Подобные письма приходили не реже одного раза в месяц и всякий раз щипали меня за сердце довольно сильно. Картины сельской жизни неутешительно рисовались передо мной. Но что было делать? Иван Павлович заблуждался во многих пунктах на мой счастливый счет: живу я не в мировом центре, а рядом, в Биянкуре; с утра до ночи гублю жизнь на заводе; знакомых барышень у меня немного, а какие есть, все метят на красивые должности (вроде как подавать в «Альпийской розе»), и предлагать им ехать за три часа от Парижа варить борщ, хотя бы и по любви, — самому позориться. А насчет починки костюмов как-то даже неловко их спрашивать.
И, однако, месяца три назад, в дождливый майский вечер, когда на душе стало вдруг грустно и одиноко и захотелось дружеских взоров, отправился я к мадам Клаве, в отель «Каприз», и во всем ей признался.
Мадам Клава полотенцем прикрыла голый манекен на ножке, попросила у меня папироску и задумалась.
— Может быть, — сказала она, склонив головку, — дядя ваш удовлетворился бы наемной работницей?

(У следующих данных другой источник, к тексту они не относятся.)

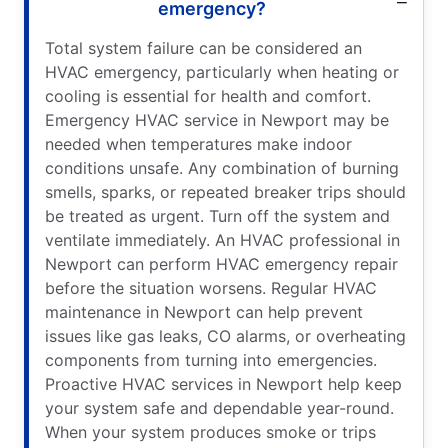
emergency?
Total system failure can be considered an
HVAC emergency, particularly when heating or
cooling is essential for health and comfort.
Emergency HVAC service in Newport may be
needed when temperatures make indoor
conditions unsafe. Any combination of burning
smells, sparks, or repeated breaker trips should
be treated as urgent. Turn off the system and
ventilate immediately. An HVAC professional in
Newport can perform HVAC emergency repair
before the situation worsens. Regular HVAC
maintenance in Newport can help prevent
issues like gas leaks, CO alarms, or overheating
components from turning into emergencies.
Proactive HVAC services in Newport help keep
your system safe and dependable year-round.
When your system produces smoke or trips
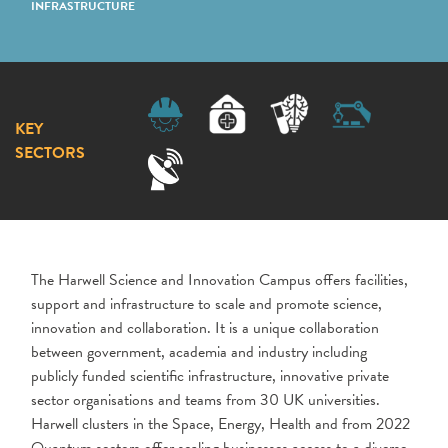
INFRASTRUCTURE
KEY
SECTORS
The Harwell Science and Innovation Campus offers facilities,
support and infrastructure to scale and promote science,
innovation and collaboration. It is a unique collaboration
between government, academia and industry including
publicly funded scientific infrastructure, innovative private
sector organisations and teams from 30 UK universities.
Harwell clusters in the Space, Energy, Health and from 2022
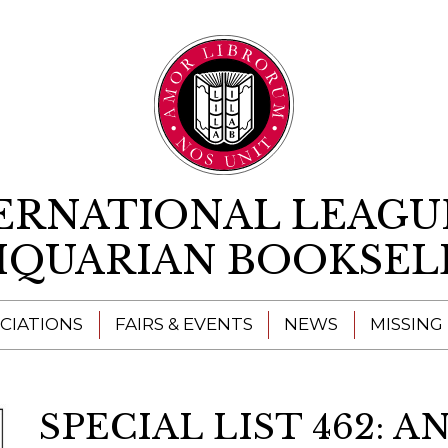
Skip to content
ERNATIONAL LEAGU
IQUARIAN BOOKSEL
CIATIONS
FAIRS & EVENTS
NEWS
MISSING
SPECIAL LIST 462: 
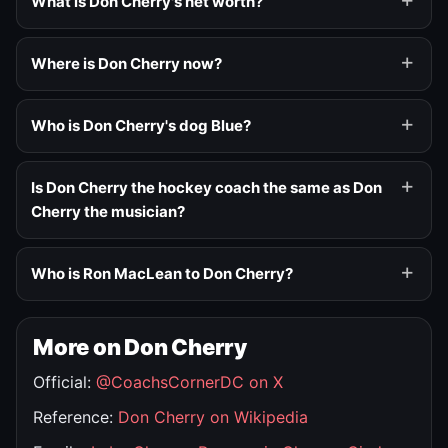
What is Don Cherry's net worth?
Where is Don Cherry now?
Who is Don Cherry's dog Blue?
Is Don Cherry the hockey coach the same as Don
Cherry the musician?
Who is Ron MacLean to Don Cherry?
More on Don Cherry
Official:
@CoachsCornerDC on X
Reference:
Don Cherry on Wikipedia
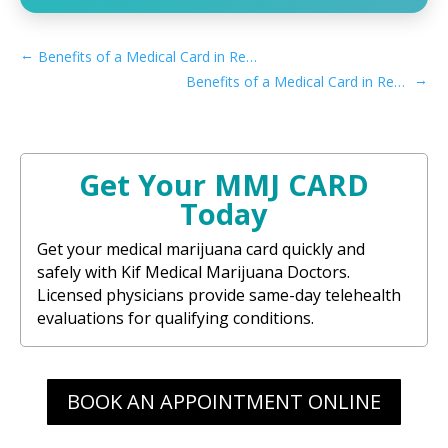
←
Benefits of a Medical Card in Recreational Rhode Island
→
Benefits of a Medical Card in Recreational Vermont
Get Your MMJ CARD
Today
Get your medical marijuana card quickly and
safely with Kif Medical Marijuana Doctors.
Licensed physicians provide same-day telehealth
evaluations for qualifying conditions.
BOOK AN APPOINTMENT ONLINE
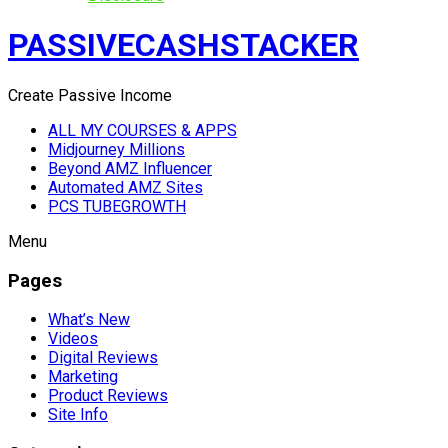
PASSIVECASHSTACKER
Create Passive Income
ALL MY COURSES & APPS
Midjourney Millions
Beyond AMZ Influencer
Automated AMZ Sites
PCS TUBEGROWTH
Menu
Pages
What’s New
Videos
Digital Reviews
Marketing
Product Reviews
Site Info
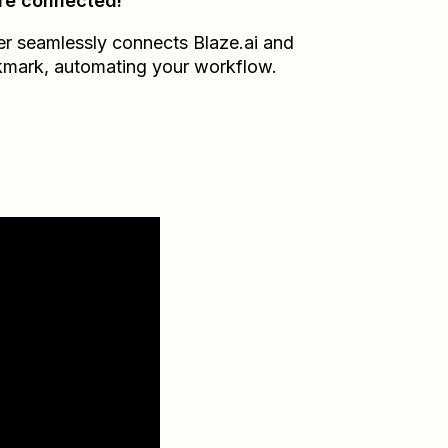
re connected!
er seamlessly connects
Blaze.ai
and
kmark
, automating your workflow.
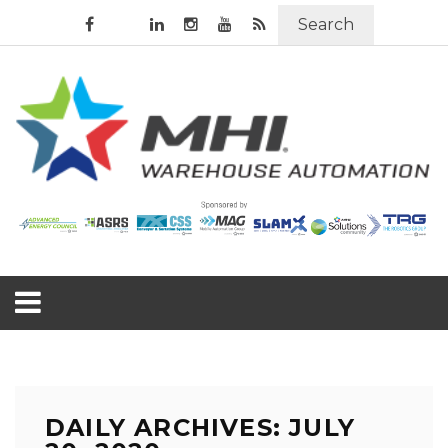
Search
DAILY ARCHIVES: JULY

Этим куда легче помочь. У меня, например, есть один знакомый, он сейчас без места, я могу его рекомендовать, потому что уж если кого нанимать, то, конечно, мужчину.
Тут скоро и кончился наш неудачный разговор. На прощанье я поцеловал Клаве ручку.
Но вот однажды встречает меня мадам Клава в бакалейной лавочке, берет за рукав и просит вести себя в «Кабаре» для неотложной и секретной беседы.
Новость, сообщенная мне Клавой, была роковой для Ивана Павловича: из Эстонии прибыла в Париж партия семейных рабочих, стараниями наших комитетов отсылаемая не то на юг Франции, на сельскохозяйственные работы, не то в Канаду. Партию эту расселили пока что у одной из городских застав. В числе прибывших находился Клавочкин знакомый, некто Селиндрин, а при нем, кроме законной жены и троих детей, еще и сестра, девица девятнадцати лет, по имени Антонина Николаевна Селиндрина.
Вечером того же дня я написал письмо Ивану Павловичу, требуя его приезда. Я сообщал ему имя и возраст девицы и кратчайший способ добраться ко мне с вокзала, а когда в прошлую пятницу я вернулся с завода домой, Иван Павлович, сидя у окна, уже поджидал меня в моей комнатенке. Он тут же сообщил, что уже видел верхушку Эйфелевой башни, когда проезжали по мосту. За два года нашей горькой разлуки он посмуглел и поздоровел, а глаза его так и горели. Он, между прочим, привез с собой в узелке яиц и замечательный кроличий паштет. Веселью нашему в тот вечер конца не было.